### DIRECTIONS
Everything in the records below except the images should be output exactly as written.

┌──

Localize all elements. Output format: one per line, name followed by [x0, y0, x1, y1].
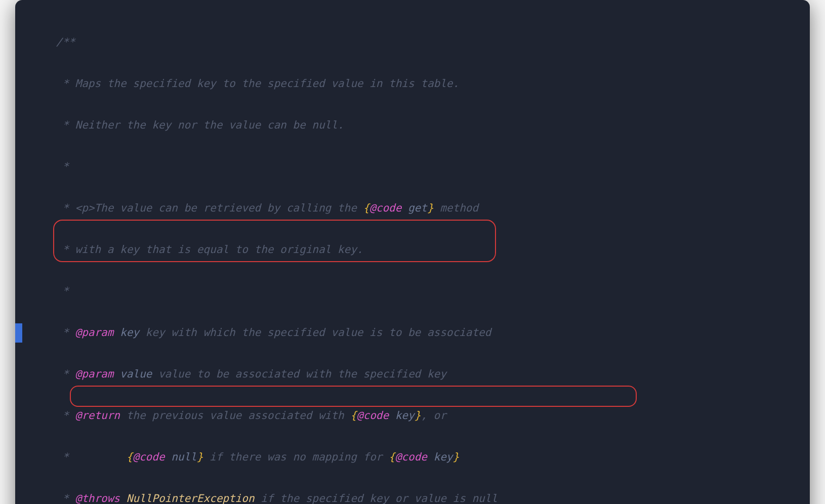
caret-indicator: [15, 323, 22, 343]
code-line: * with a key that is equal to the origin…: [30, 239, 810, 260]
javadoc-throws-exception: NullPointerException: [120, 492, 255, 504]
code-line: * {@code null} if there was no mapping f…: [30, 447, 810, 468]
code-block[interactable]: /** * Maps the specified key to the spec…: [15, 11, 810, 504]
javadoc-line: *: [56, 160, 69, 173]
code-line: *: [30, 281, 810, 302]
javadoc-line: *: [56, 285, 69, 297]
javadoc-line: * Neither the key nor the value can be n…: [56, 119, 344, 131]
javadoc-throws-tag: @throws: [75, 492, 120, 504]
javadoc-param-tag: @param: [75, 368, 114, 380]
javadoc-line: * <p>The value can be retrieved by calli…: [56, 202, 363, 214]
code-line: * @throws NullPointerException if the sp…: [30, 488, 810, 504]
javadoc-line: * with a key that is equal to the origin…: [56, 243, 363, 256]
code-line: * Maps the specified key to the specifie…: [30, 73, 810, 94]
code-line: *: [30, 156, 810, 177]
code-line: * @param value value to be associated wi…: [30, 364, 810, 385]
javadoc-param-tag: @param: [75, 326, 114, 339]
code-line: * <p>The value can be retrieved by calli…: [30, 198, 810, 219]
javadoc-open: /**: [56, 36, 75, 48]
code-line: * @return the previous value associated …: [30, 405, 810, 426]
code-line: * Neither the key nor the value can be n…: [30, 115, 810, 136]
javadoc-line: * Maps the specified key to the specifie…: [56, 77, 460, 90]
code-line: * @param key key with which the specifie…: [30, 322, 810, 343]
code-editor: /** * Maps the specified key to the spec…: [15, 0, 810, 504]
code-line: /**: [30, 32, 810, 53]
javadoc-return-tag: @return: [75, 409, 120, 422]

└──

### EXERCISE ANSWER
Localize all elements. Output format: one per line, name followed by [x0, y0, x1, y1].
caret-indicator: [15, 323, 22, 343]
code-line: * with a key that is equal to the origin…: [30, 239, 810, 260]
javadoc-throws-exception: NullPointerException: [120, 492, 255, 504]
code-line: * {@code null} if there was no mapping f…: [30, 447, 810, 468]
code-block[interactable]: /** * Maps the specified key to the spec…: [15, 11, 810, 504]
javadoc-line: *: [56, 160, 69, 173]
code-line: *: [30, 281, 810, 302]
javadoc-line: *: [56, 285, 69, 297]
javadoc-line: * Neither the key nor the value can be n…: [56, 119, 344, 131]
javadoc-throws-tag: @throws: [75, 492, 120, 504]
javadoc-param-tag: @param: [75, 368, 114, 380]
javadoc-line: * <p>The value can be retrieved by calli…: [56, 202, 363, 214]
code-line: * @throws NullPointerException if the sp…: [30, 488, 810, 504]
javadoc-line: * with a key that is equal to the origin…: [56, 243, 363, 256]
code-line: * Maps the specified key to the specifie…: [30, 73, 810, 94]
code-line: *: [30, 156, 810, 177]
code-line: * @param value value to be associated wi…: [30, 364, 810, 385]
javadoc-param-tag: @param: [75, 326, 114, 339]
code-line: * <p>The value can be retrieved by calli…: [30, 198, 810, 219]
javadoc-open: /**: [56, 36, 75, 48]
code-line: * @return the previous value associated …: [30, 405, 810, 426]
code-line: * Neither the key nor the value can be n…: [30, 115, 810, 136]
javadoc-line: * Maps the specified key to the specifie…: [56, 77, 460, 90]
code-line: * @param key key with which the specifie…: [30, 322, 810, 343]
code-editor: /** * Maps the specified key to the spec…: [15, 0, 810, 504]
code-line: /**: [30, 32, 810, 53]
javadoc-return-tag: @return: [75, 409, 120, 422]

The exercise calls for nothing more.